# Laws regarding transport of DWA



## DaveWillisHertsARG (Jul 8, 2012)

Hello,

Will need to transport, or obtain transport depending on law, for a pair of venomous snakes in the coming weeks. Could anyone *with experience and/or who actually knows the law* please clarify a couple of points;

-I understand it is legal to transport DWA in a suitably marked, secure container within a secure and suitably marked private vehicle. Is this the case?

-I am assuming that permission to transport DWA without a licence does not allow for stopping mid-journey, and I am therefore not planning for this. Is this correct?

Many thanks for your assistance with this.

Dave


----------



## DaveWillisHertsARG (Jul 8, 2012)

*Thanks,*

Answer found.

Mods, please remove as this duplicates other threads and simply clutters things up!


----------



## DavidR (Mar 19, 2008)

The act gives no specific information on how venomous snakes should be transported. My council gave me some stipulations, so check your license/the license of the person the snakes are being collected from/delivered to. My council say that I have to give them 7 days written notification before moving any snakes. I also need to inform every council I will be travelling through. The snakes need to be double boxed and suitably labelled. I can't think of any reason why you can't stop en route, as long as the snakes are suitably contained. 

David.


----------



## DaveWillisHertsARG (Jul 8, 2012)

*Thanks*

Thanks David. I shall check the licence details of the people involved. Thanks. Really hope I don't have to contact every council en route! :gasp:


----------



## philipniceguy (Mar 31, 2008)

DaveWillisHertsARG said:


> Thanks David. I shall check the licence details of the people involved. Thanks. Really hope I don't have to contact every council en route! :gasp:


I have heard a number tell people that :gasp::gasp::gasp:, mine when I informed them I was picking up my caiman, just asked I had a secure box that it couldn't get out, and in case someone tried to nick the box, clearly mark what was inside, so I just stuck a bit of paper on the side saying DWA cuviers dwarf caiman. that was more than enough to keep my council happy. no need to inform everyone so on unless of course there is a problem


----------



## DaveWillisHertsARG (Jul 8, 2012)

*Thanks again*

That's what I would have thought Phil. I will also have a sign on my car- much the same as when we carry compressed air for diving - which informs emergency personnel in case of an accident.


----------



## philipniceguy (Mar 31, 2008)

DaveWillisHertsARG said:


> That's what I would have thought Phil. I will also have a sign on my car- much the same as when we carry compressed air for diving - which informs emergency personnel in case of an accident.

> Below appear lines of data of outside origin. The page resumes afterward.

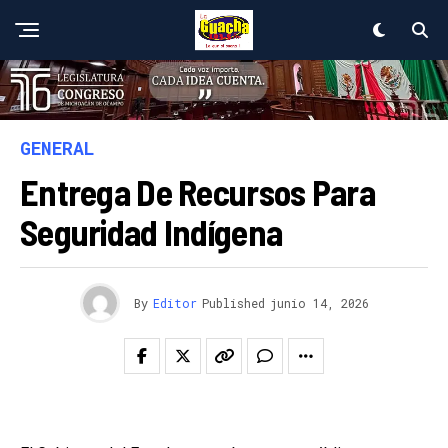
GENERAL
Entrega De Recursos Para
Seguridad Indígena
By
Editor
Published
junio 14, 2026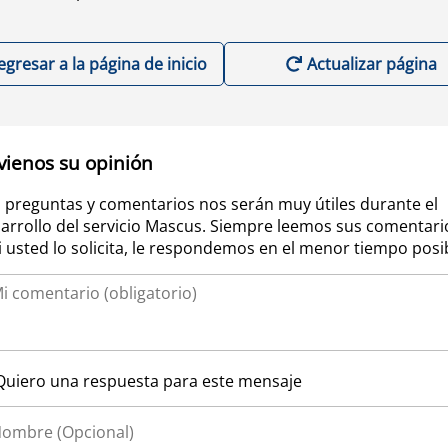
egresar a la página de inicio
Actualizar página
vienos su opinión
 preguntas y comentarios nos serán muy útiles durante el
arrollo del servicio Mascus. Siempre leemos sus comentari
si usted lo solicita, le respondemos en el menor tiempo posi
Quiero una respuesta para este mensaje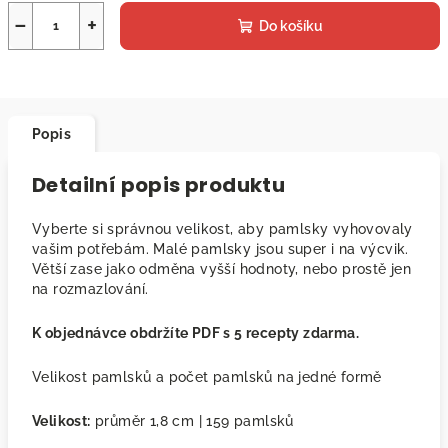
−
+
Do košíku
Popis
Detailní popis produktu
Vyberte si správnou velikost, aby pamlsky vyhovovaly
vašim potřebám. Malé pamlsky jsou super i na výcvik.
Větší zase jako odměna vyšší hodnoty, nebo prostě jen
na rozmazlování.
K objednávce obdržíte PDF s 5 recepty zdarma.
Velikost pamlsků a počet pamlsků na jedné formě
Velikost:
průměr 1,8 cm | 159 pamlsků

thats a good idea, better be safe than sorry : victory:


----------



## DaveWillisHertsARG (Jul 8, 2012)

*Sign*

Yes, I would not like some poor Police, Fire Officer or Paramedic suddenly faced with a box of something bitey in the course of their duties!


----------



## slippery42 (Mar 23, 2008)

Dave,

there are no rules relating to the transport of venomopus critters, just common sense. 

Secured containers are ideal, I prefer RUB's with cable tie through the handles and clearly labled.

Personally my view of telling every LA on route and or informing Plod is a complete waste of everyones time and even if my LA asked me I would not do it. There really is no need.

If transporting in summer be careful of over heating whilst you nip off for a brew or a pee!


----------



## Tim Hallam (Aug 17, 2010)

venomous snakes, Crocs and far more dangerous beasties have been winging their way back and forth across this land for many decades so why bother informing the so called authorities?! and how would anyone ever have any funny anecdotes if they did?!
like the time we had the 9ft Nile in the back of the Rover.........................:lol2:


----------



## DaveWillisHertsARG (Jul 8, 2012)

Snakes on a plane Tim!


----------